Na Índia, onde a cepa delta foi identificada pela primeira vez no ano passado, uma segunda onda mortal que deixou milhões de desempregados e milhares de mortos está diminuindo. Mas a queda é substancial: o FMI no mês passado reduziu sua previsão para o ano até março de 2022 para 9,5%, de 12,5% apenas três meses antes.

Depois, há Cingapura, a próspera cidade-estado no coração da região do sudeste asiático.
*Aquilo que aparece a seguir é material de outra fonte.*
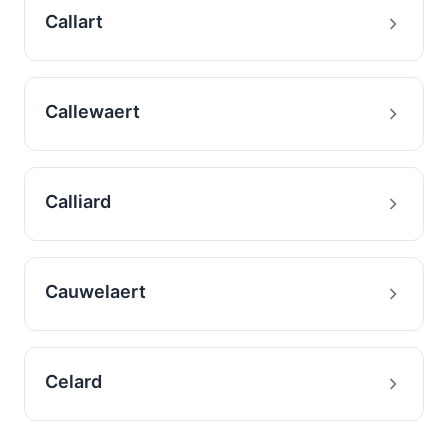
Callart
Callewaert
Calliard
Cauwelaert
Celard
Ela tem lutado para fazer uma transição planejada de casos baixos e protocolos de segurança estritos para um “novo normal” no qual COVID-19 é endêmico, desde que as hospitalizações e as mortes sejam limitadas.

Um recente aumento nas infecções do delta forçou o governo a recuar e impor novamente as restrições, embora agora tenha prometido reabrir em setembro, quando a vacinação entre a população atinge um nível muito alto.

“Nosso cálculo dos níveis existentes de vacina, disponibilidade da vacina e taxa de execução mostram que Cingapura será a primeira a atingir o limite de 80%”, disse Alicia Garcia Herrero, economista-chefe para a Ásia-Pacífico da Natixis. “Isso significa que será o primeiro a sair da Ásia.”

Para o resto da região, deixar a pandemia para trás continua sendo uma proposta distante.